Senior Policy and Research Analyst at the Stanford Center for Opportunity Policy in Education (SCOPE)
While researching public education reforms in Cuba, Finland and Canada in your recent book “Global Education Reform” what did you discover to be lessons that American educ can learn from schools in those countries?
The big lesson to take away from Finland is the investment in teacher preparation. The government pays for teachers to go to graduate schools and get Master’s degrees before they teach in classrooms. In terms of a more political environment, Canada is a great example, specifically Ontario, because initially the government did attempt to privatize the education system through vouchers in the mid 90’s but parents and teachers didn’t like the way the system was working. The entire government was democratically voted out on an education platform in 2003 and a public investment model was put in place that has been quite successful in the last decade. Cuba is a great example also because despite being a poor country from a GDP perspective, they too have invested heavily in their teacher labor force.
The main message here is that the countries can invest in teachers and that’s what most privatization models don’t want to do. They are seeking to have efficiency by de-professionalizing the teacher labor force, bringing uncertified or emergency credential teachers in the classroom because they are cheaper and taking home the profit from the difference of what the public pays or in tax dollars.
What advice would you give to students in the audience who relate to Thomas’s frustration in the show? How can students, teachers and parents take control of public education?

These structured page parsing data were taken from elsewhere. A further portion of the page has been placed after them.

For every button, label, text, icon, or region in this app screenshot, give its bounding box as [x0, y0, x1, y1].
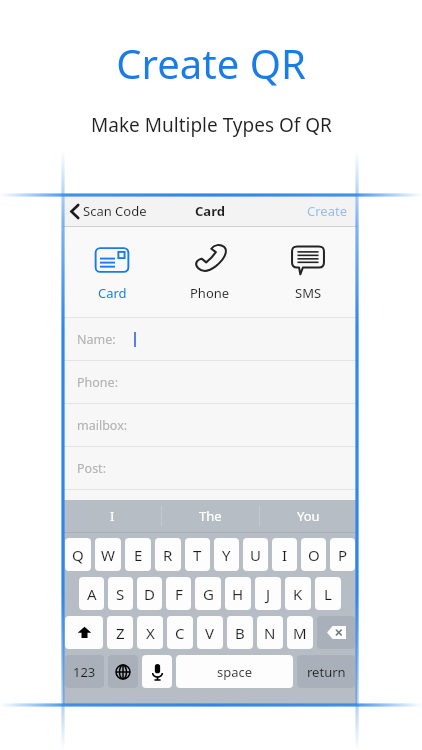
- button[interactable]: G: [195, 577, 221, 610]
- button[interactable]: F: [166, 577, 191, 610]
- staticText: Make Multiple Types Of QR: [91, 112, 332, 138]
- button[interactable]: P: [330, 538, 355, 571]
- staticText: R: [163, 545, 173, 565]
- button[interactable]: 123: [65, 655, 104, 688]
- staticText: SMS: [295, 284, 322, 302]
- button[interactable]: Post:: [63, 447, 357, 489]
- button[interactable]: A: [79, 577, 104, 610]
- staticText: N: [264, 623, 276, 643]
- staticText: T: [193, 545, 202, 565]
- button[interactable]: D: [137, 577, 162, 610]
- button[interactable]: O: [301, 538, 326, 571]
- staticText: space: [217, 663, 253, 681]
- staticText: O: [308, 545, 320, 565]
- button[interactable]: Backspace: [317, 616, 355, 649]
- staticText: A: [87, 584, 97, 604]
- staticText: E: [134, 545, 143, 565]
- button[interactable]: M: [287, 616, 313, 649]
- button[interactable]: W: [95, 538, 121, 571]
- button[interactable]: Card: [63, 227, 161, 317]
- staticText: Name:: [77, 331, 116, 348]
- button[interactable]: Name:: [63, 318, 357, 360]
- staticText: Y: [222, 545, 231, 565]
- button[interactable]: R: [155, 538, 181, 571]
- staticText: You: [297, 507, 320, 525]
- button[interactable]: Z: [107, 616, 133, 649]
- button[interactable]: K: [285, 577, 311, 610]
- staticText: mailbox:: [77, 417, 128, 434]
- button[interactable]: B: [227, 616, 253, 649]
- button[interactable]: C: [167, 616, 193, 649]
- button[interactable]: The: [162, 500, 259, 532]
- button[interactable]: N: [257, 616, 283, 649]
- button[interactable]: Scan Code: [63, 197, 157, 225]
- staticText: M: [293, 623, 307, 643]
- staticText: The: [199, 507, 222, 525]
- staticText: I: [110, 507, 115, 525]
- staticText: 123: [73, 663, 96, 681]
- staticText: F: [175, 584, 183, 604]
- staticText: X: [146, 623, 155, 643]
- button[interactable]: V: [197, 616, 223, 649]
- staticText: K: [293, 584, 303, 604]
- button[interactable]: X: [137, 616, 163, 649]
- staticText: Post:: [77, 460, 106, 477]
- button[interactable]: J: [255, 577, 281, 610]
- staticText: Scan Code: [83, 202, 147, 220]
- staticText: G: [203, 584, 214, 604]
- staticText: U: [250, 545, 261, 565]
- button[interactable]: I: [272, 538, 297, 571]
- staticText: V: [205, 623, 215, 643]
- button[interactable]: T: [185, 538, 210, 571]
- staticText: S: [116, 584, 125, 604]
- staticText: Create QR: [116, 36, 306, 90]
- staticText: Phone: [190, 284, 230, 302]
- staticText: Z: [116, 623, 125, 643]
- staticText: W: [101, 545, 115, 565]
- button[interactable]: Dictation: [142, 655, 172, 688]
- button[interactable]: mailbox:: [63, 404, 357, 446]
- button[interactable]: Y: [214, 538, 239, 571]
- button[interactable]: E: [125, 538, 151, 571]
- staticText: L: [324, 584, 332, 604]
- button[interactable]: U: [243, 538, 268, 571]
- button[interactable]: Shift: [65, 616, 103, 649]
- staticText: J: [266, 584, 271, 604]
- staticText: P: [338, 545, 348, 565]
- button[interactable]: You: [260, 500, 357, 532]
- staticText: return: [307, 663, 346, 681]
- button[interactable]: space: [176, 655, 293, 688]
- staticText: Phone:: [77, 374, 118, 391]
- button[interactable]: Create: [297, 196, 357, 226]
- button[interactable]: Q: [65, 538, 91, 571]
- button[interactable]: Phone: [161, 227, 259, 317]
- button[interactable]: L: [315, 577, 341, 610]
- button[interactable]: H: [225, 577, 251, 610]
- button[interactable]: I: [63, 500, 161, 532]
- staticText: D: [144, 584, 155, 604]
- button[interactable]: Change keyboard: [108, 655, 138, 688]
- staticText: Card: [195, 202, 225, 220]
- staticText: B: [235, 623, 245, 643]
- button[interactable]: SMS: [259, 227, 357, 317]
- button[interactable]: S: [108, 577, 133, 610]
- staticText: Card: [98, 284, 127, 302]
- staticText: I: [282, 545, 288, 565]
- staticText: Q: [72, 545, 84, 565]
- button[interactable]: return: [297, 655, 355, 688]
- staticText: C: [175, 623, 185, 643]
- staticText: H: [232, 584, 244, 604]
- button[interactable]: Phone:: [63, 361, 357, 403]
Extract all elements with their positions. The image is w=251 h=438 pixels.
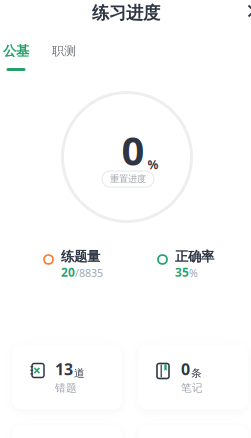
staticText: % [148, 157, 158, 172]
staticText: 公基 [3, 43, 29, 59]
staticText: 练习进度 [92, 2, 160, 24]
button[interactable]: Close [240, 0, 251, 24]
staticText: 条 [191, 366, 202, 380]
staticText: 错题 [55, 381, 77, 394]
button[interactable]: 职测 [46, 43, 82, 75]
staticText: 正确率 [175, 248, 214, 265]
staticText: % [189, 266, 198, 280]
button[interactable]: 重置进度 [102, 171, 154, 187]
button[interactable]: 0 [138, 344, 248, 410]
staticText: 13 [55, 358, 73, 380]
staticText: 职测 [52, 44, 76, 58]
staticText: 笔记 [181, 381, 203, 394]
staticText: 重置进度 [110, 173, 146, 185]
staticText: 练题量 [61, 248, 100, 265]
staticText: 35 [175, 264, 189, 280]
staticText: /8835 [75, 266, 103, 280]
staticText: 0 [122, 123, 144, 176]
staticText: 20 [61, 264, 75, 280]
staticText: 道 [74, 366, 85, 380]
button[interactable]: 13 [12, 344, 122, 410]
button[interactable]: 公基 [0, 43, 34, 75]
staticText: 0 [181, 358, 190, 380]
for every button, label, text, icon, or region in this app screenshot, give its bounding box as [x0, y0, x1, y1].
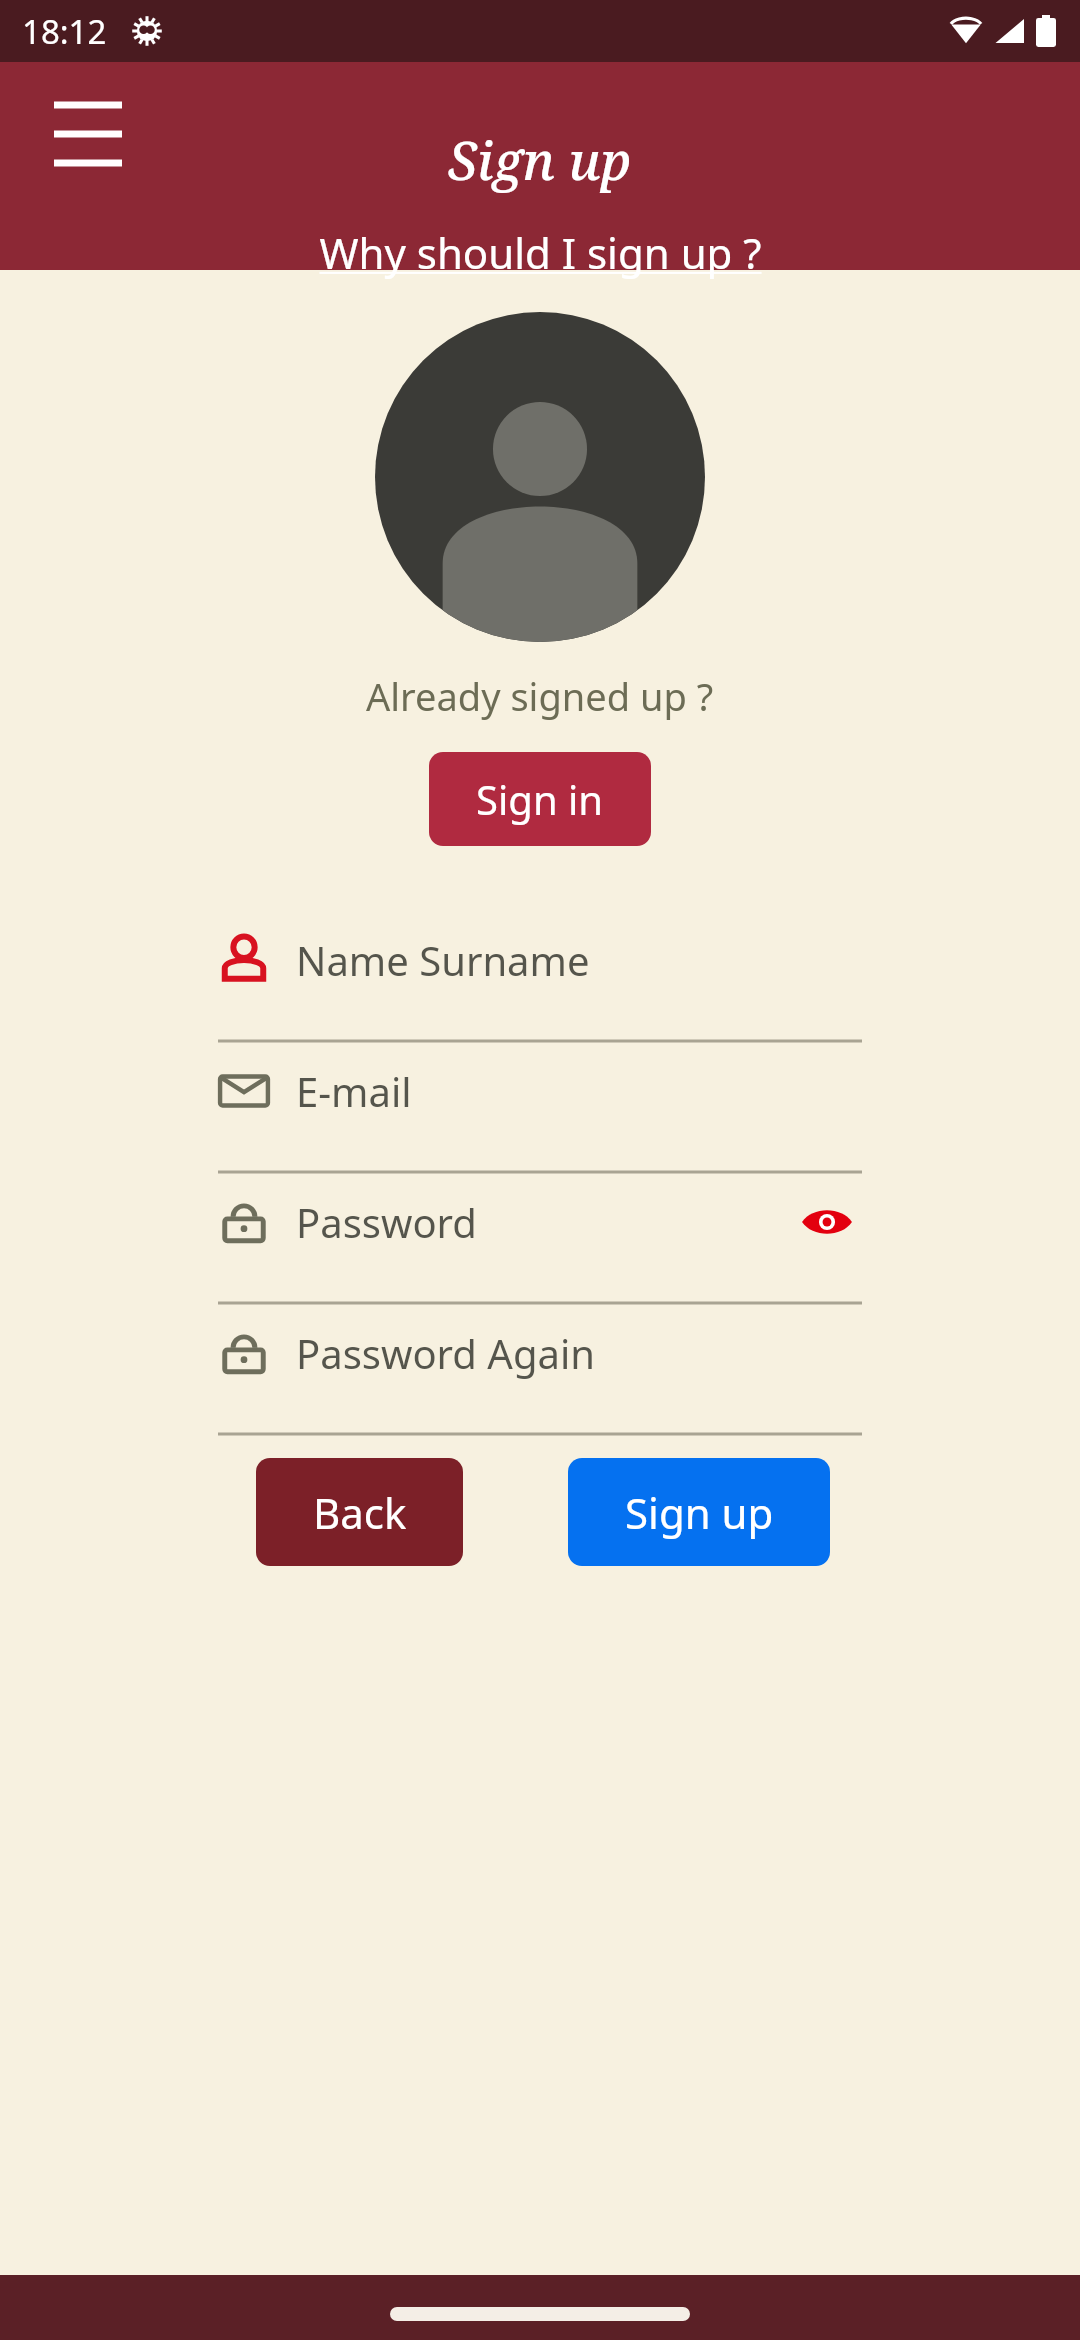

The show does a great job of capturing local politics at the school board level. School Board Elections in the United States are becoming very expensive because the money interest has seen that the school board influences who gets elected as Superintendent. Superintendents are the ones who control school closure in different districts. School closure is the initial way “along with austerity” to pave the path way for privatization models such as charter schools. The local control of the school board is pivotal in the direction of public education so there is an opportunity at the local level for teachers, parents and students to get involved in education politics.